■ **Dataset records**:
* * * * * * *
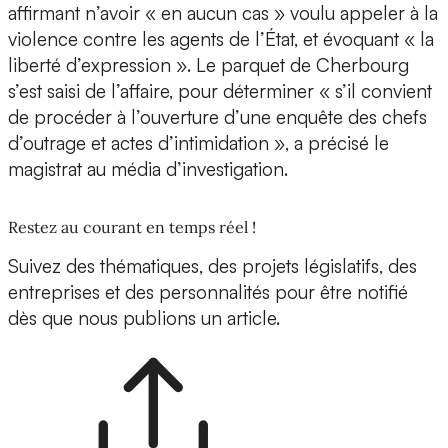
affirmant n’avoir « en aucun cas » voulu appeler à la
violence contre les agents de l’État, et évoquant « la
liberté d’expression ». Le parquet de Cherbourg
s’est saisi de l’affaire, pour déterminer « s’il convient
de procéder à l’ouverture d’une enquête des chefs
d’outrage et actes d’intimidation », a précisé le
magistrat au média d’investigation.
Restez au courant en temps réel !
Suivez des thématiques, des projets législatifs, des
entreprises et des personnalités pour être notifié
dès que nous publions un article.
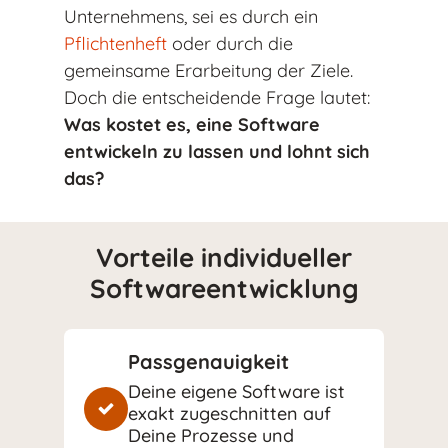
Unternehmens, sei es durch ein
Pflichtenheft
oder durch die
gemeinsame Erarbeitung der Ziele.
Doch die entscheidende Frage lautet:
Was kostet es, eine Software
entwickeln zu lassen und lohnt sich
das?
Vorteile individueller
Softwareentwicklung
Passgenauigkeit
Deine eigene Software ist
exakt zugeschnitten auf
Deine Prozesse und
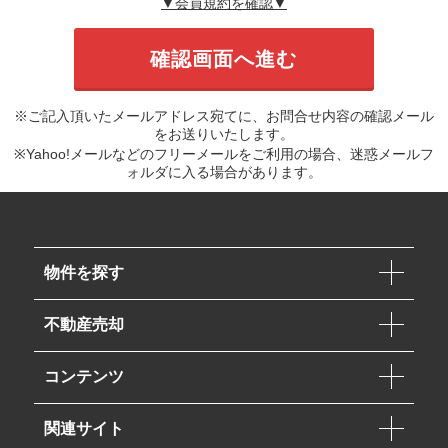
▼会員規約を確認▼
※ご記入頂いたメールアドレス宛てに、お問合せ内容の確認メール
をお送りいたします。
※Yahoo!メールなどのフリーメールをご利用の場合、迷惑メールフ
ォルダに入る場合があります。
物件を探す
不動産売却
コンテンツ
関連サイト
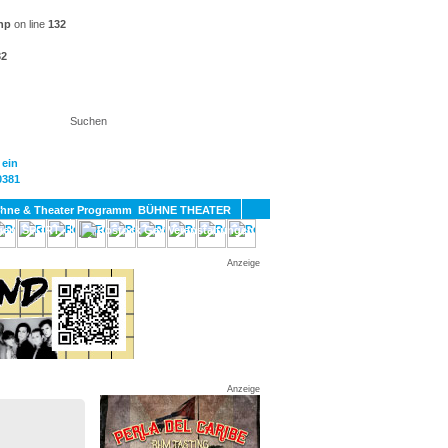
hp
on line
132
32
KT
BÜHNE THEATER
SPORT
GAY
Anzeige
Anzeige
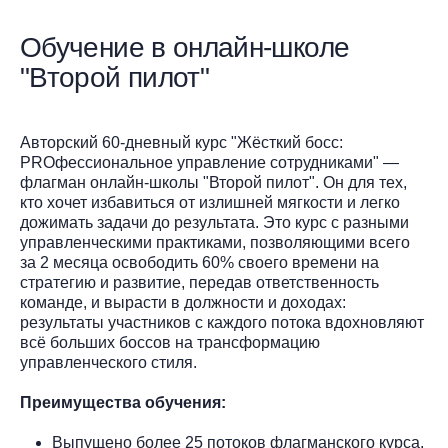
Обучение в онлайн-школе
"Второй пилот"
Авторский 60-дневный курс "Жёсткий босс:
PROфессиональное управление сотрудниками" —
флагман онлайн-школы "Второй пилот". Он для тех,
кто хочет избавиться от излишней мягкости и легко
дожимать задачи до результата. Это курс с разными
управленческими практиками, позволяющими всего
за 2 месяца освободить 60% своего времени на
стратегию и развитие, передав ответственность
команде, и вырасти в должности и доходах:
результаты участников с каждого потока вдохновляют
всё больших боссов на трансформацию
управленческого стиля.
Преимущества обучения:
Выпущено более 25 потоков флагманского курса,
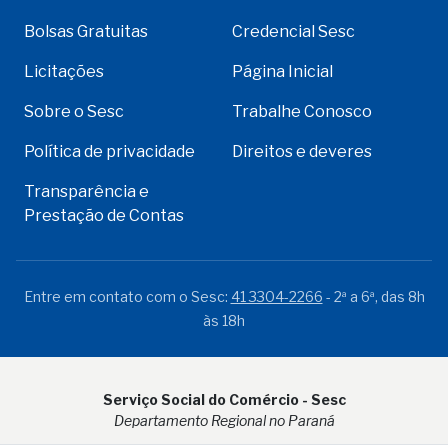
Bolsas Gratuitas
Credencial Sesc
Licitações
Página Inicial
Sobre o Sesc
Trabalhe Conosco
Política de privacidade
Direitos e deveres
Transparência e
Prestação de Contas
Entre em contato com o Sesc:
41 3304-2266
- 2ª a 6ª, das 8h
às 18h
Serviço Social do Comércio - Sesc
Departamento Regional no Paraná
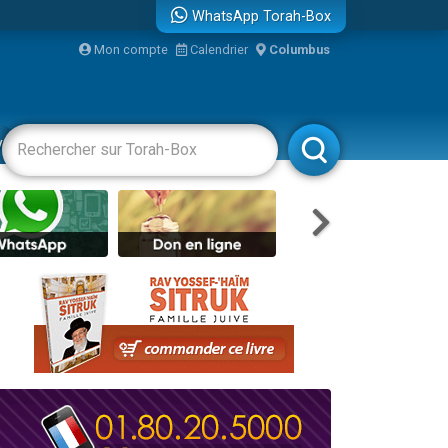
WhatsApp Torah-Box
bre
Mon compte
Calendrier
Columbus
...
vertissements
Livres
Rabbanim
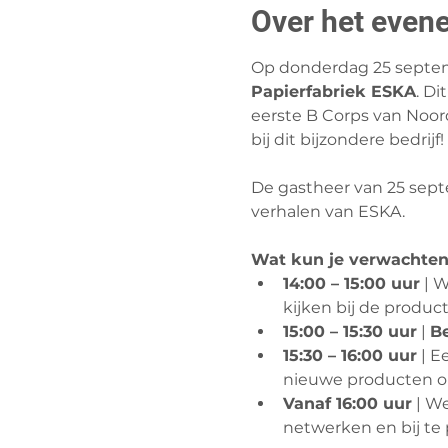
Over het even
Op donderdag 25 septemb
Papierfabriek ESKA
. Di
eerste B Corps van Noo
bij dit bijzondere bedrijf!
De gastheer van 25 sep
verhalen van ESKA.
Wat kun je verwachten
14:00 – 15:00 uur
 | 
kijken bij de product
15:00 – 15:30 uur
 | 
Be
15:30 – 16:00 uur
 | 
nieuwe producten on
Vanaf 16:00 uur
 | W
netwerken en bij te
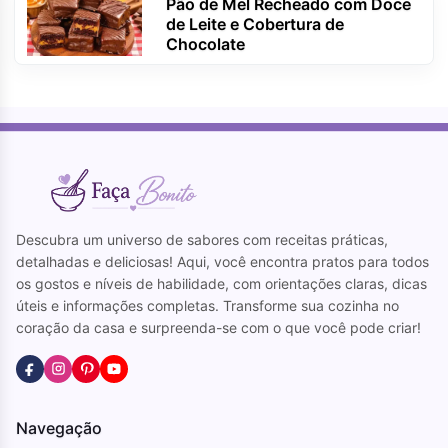
Pão de Mel Recheado com Doce
de Leite e Cobertura de
Chocolate
Descubra um universo de sabores com receitas práticas,
detalhadas e deliciosas! Aqui, você encontra pratos para todos
os gostos e níveis de habilidade, com orientações claras, dicas
úteis e informações completas. Transforme sua cozinha no
coração da casa e surpreenda-se com o que você pode criar!
Navegação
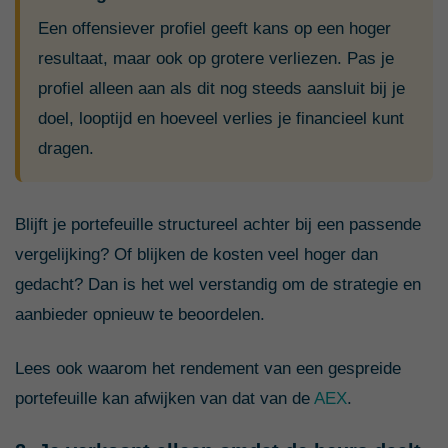
Een offensiever profiel geeft kans op een hoger
resultaat, maar ook op grotere verliezen. Pas je
profiel alleen aan als dit nog steeds aansluit bij je
doel, looptijd en hoeveel verlies je financieel kunt
dragen.
Blijft je portefeuille structureel achter bij een passende
vergelijking? Of blijken de kosten veel hoger dan
gedacht? Dan is het wel verstandig om de strategie en
aanbieder opnieuw te beoordelen.
Lees ook waarom het rendement van een gespreide
portefeuille kan afwijken van dat van de
AEX
.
* * * * * * *
■ **Work to be completed**: Go down the entries above from the line containing "dès que nous publions un article." to the line containing "Deine eigene Software ist" and write out each line exactly, leaving pictures out.

■ **The completed task**:
dès que nous publions un article.
Unternehmens, sei es durch ein
Pflichtenheft
oder durch die
gemeinsame Erarbeitung der Ziele.
Doch die entscheidende Frage lautet:
Was kostet es, eine Software
entwickeln zu lassen und lohnt sich
das?
Vorteile individueller
Softwareentwicklung
Passgenauigkeit
Deine eigene Software ist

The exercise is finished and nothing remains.